Adaptive cellular immunity requires accurate self- vs. nonself-discrimination to protect against infections and tumorous transformations while at the same time excluding autoimmunity. This vital capability is programmed in the thymus through selection of αßT-cell receptors (αßTCRs) recognizing peptides bound to MHC molecules (pMHC). Here, we show that the pre-TCR (preTCR), a pTα-ß heterodimer appearing before αßTCR expression, directs a previously unappreciated initial phase of repertoire selection. Contrasting with the ligand-independent model of preTCR function, we reveal through NMR and bioforce-probe analyses that the ß-subunit binds pMHC using Vß complementarity-determining regions as well as an exposed hydrophobic Vß patch characteristic of the preTCR. Force-regulated single bonds akin to those of αßTCRs but with more promiscuous ligand specificity trigger calcium flux. Thus, thymic development involves sequential ß- and then, αß-repertoire tuning, whereby preTCR interactions with self pMHC modulate early thymocyte expansion, with implications for ß-selection, immunodominant peptide recognition, and germ line-encoded MHC interaction.

Force-dependent transition in the T-cell receptor ß-subunit allosterically regulates peptide discrimination and pMHC bond lifetime.

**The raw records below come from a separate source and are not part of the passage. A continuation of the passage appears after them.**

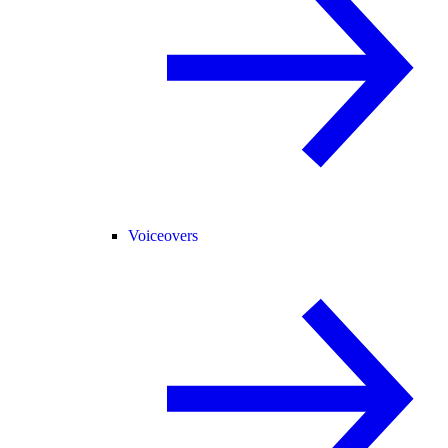
Voiceovers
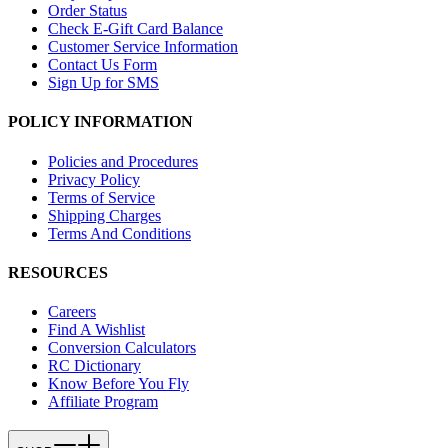
Order Status
Check E-Gift Card Balance
Customer Service Information
Contact Us Form
Sign Up for SMS
POLICY INFORMATION
Policies and Procedures
Privacy Policy
Terms of Service
Shipping Charges
Terms And Conditions
RESOURCES
Careers
Find A Wishlist
Conversion Calculators
RC Dictionary
Know Before You Fly
Affiliate Program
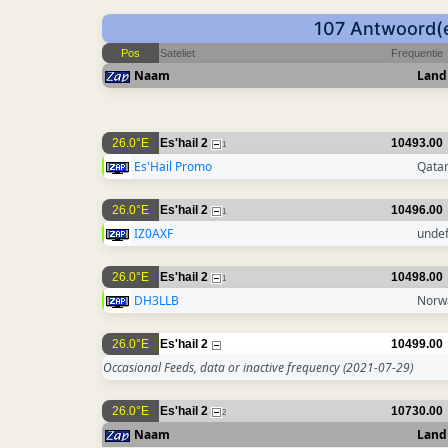
107 Antwoord(e
Pos
Sateliet
Frequentie
Naam
Land
26.0°E
Es'hail 2
10493.00
1
Es'Hail Promo
Qata
26.0°E
Es'hail 2
10496.00
1
IZ0AXF
unde
26.0°E
Es'hail 2
10498.00
1
DH3LLB
Norw
26.0°E
Es'hail 2
10499.00
Occasional Feeds, data or inactive frequency
(2021-07-29)
26.0°E
Es'hail 2
10730.00
2
Naam
Land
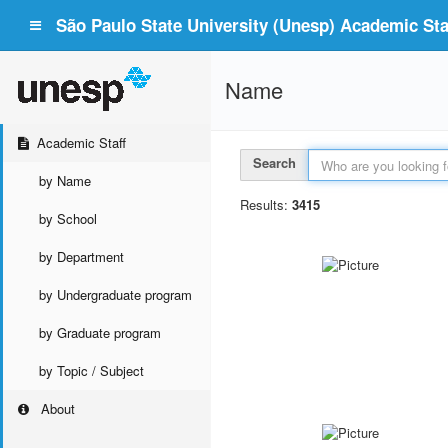
São Paulo State University (Unesp) Academic Staf
Name
Academic Staff
Search
by Name
Results:
3415
by School
by Department
by Undergraduate program
by Graduate program
by Topic / Subject
About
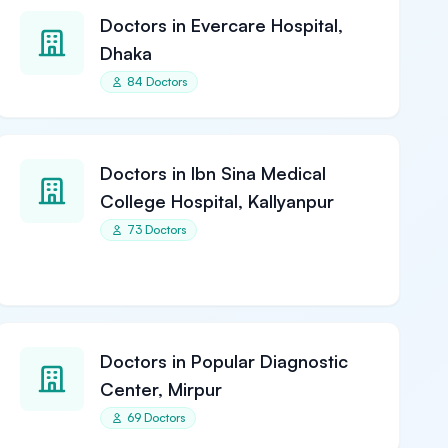
Doctors in Evercare Hospital,
Dhaka
84 Doctors
Doctors in Ibn Sina Medical
College Hospital, Kallyanpur
73 Doctors
Doctors in Popular Diagnostic
Center, Mirpur
69 Doctors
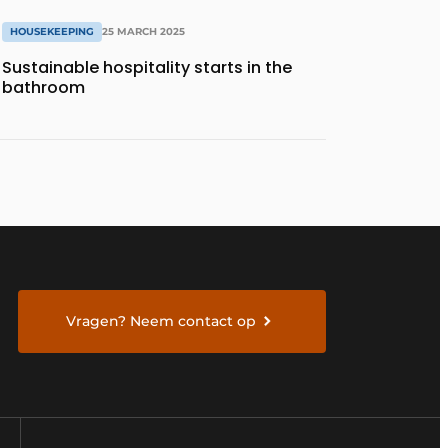
HOUSEKEEPING
25 MARCH 2025
Sustainable hospitality starts in the
bathroom
Vragen? Neem contact op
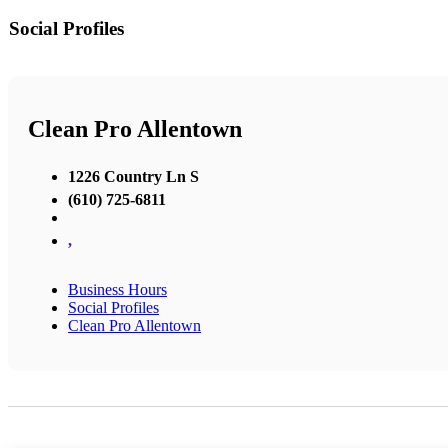
Social Profiles
Clean Pro Allentown
1226 Country Ln S
(610) 725-6811
,
Business Hours
Social Profiles
Clean Pro Allentown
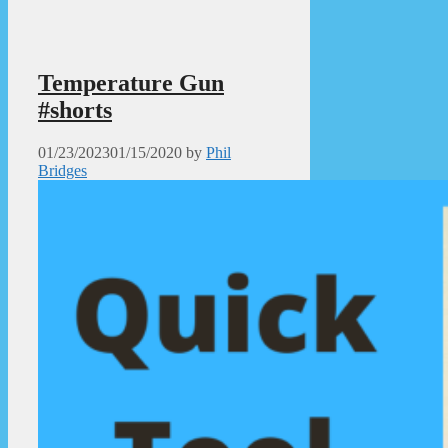
Temperature Gun
#shorts
01/23/2023
01/15/2020
by
Phil
Bridges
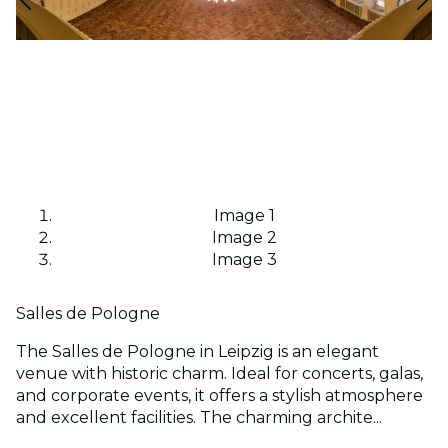
Image 1
Image 2
Image 3
Salles de Pologne
The Salles de Pologne in Leipzig is an elegant
venue with historic charm. Ideal for concerts, galas,
and corporate events, it offers a stylish atmosphere
and excellent facilities. The charming archite...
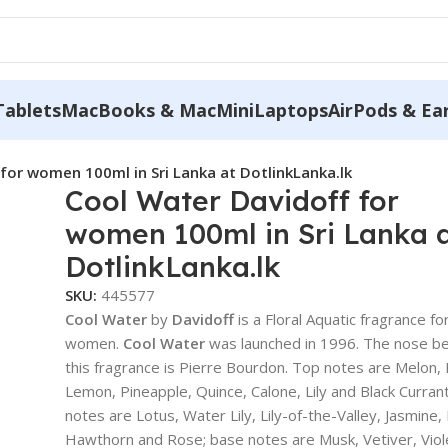
Tablets
MacBooks & MacMini
Laptops
AirPods & Ea
for women 100ml in Sri Lanka at DotlinkLanka.lk
Cool Water Davidoff for
women 100ml in Sri Lanka 
DotlinkLanka.lk
SKU:
445577
Cool Water
by
Davidoff
is a Floral Aquatic fragrance fo
women.
Cool Water
was launched in 1996. The nose b
this fragrance is Pierre Bourdon. Top notes are Melon, 
Lemon, Pineapple, Quince, Calone, Lily and Black Curran
notes are Lotus, Water Lily, Lily-of-the-Valley, Jasmine
Hawthorn and Rose; base notes are Musk, Vetiver, Viol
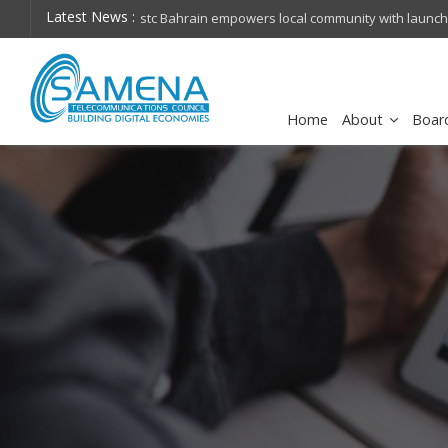
Latest News :
hops on future
Cisco schedules conference call for Q4FY26 financia
Home
About
Boar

The αß T-cell receptor (TCR) on each T lymphocyte mediates exquisite specificity for a particular foreign peptide bound to a major histocompatibility complex molecule (pMHC) displayed on the surface of altered cells. This recognition stimulates protection in the mammalian host against intracellular pathogens, including viruses, and involves piconewton forces that accompany pMHC ligation. Physical forces are generated by T-lymphocyte movement during immune surveillance as well as by cytoskeletal rearrangements at the immunological synapse following cessation of cell migration. The mechanistic explanation for how TCRs distinguish between foreign and self-peptides bound to a given MHC molecule is unclear: peptide residues themselves comprise few of the TCR contacts on the pMHC, and pathogen-derived peptides are scant among myriad self-peptides bound to the same MHC class arrayed on infected cells. Using optical tweezers and DNA tether spacer technology that permit piconewton force application and nanometer scale precision, we have determined how bioforces relate to self versus nonself discrimination. Single-molecule analyses involving isolated αß-heterodimers as well as complete TCR complexes on T lymphocytes reveal that the FG loop in the ß-subunit constant domain allosterically controls both the variable domain module's catch bond lifetime and peptide discrimination via force-driven conformational transition. In contrast to integrins, the TCR interrogates its ligand via a strong force-loaded state with release through a weakened, extended state. Our work defines a key element of TCR mechanotransduction, explaining why the FG loop structure evolved for adaptive immunity in αß but not γδTCRs or immunoglobulins.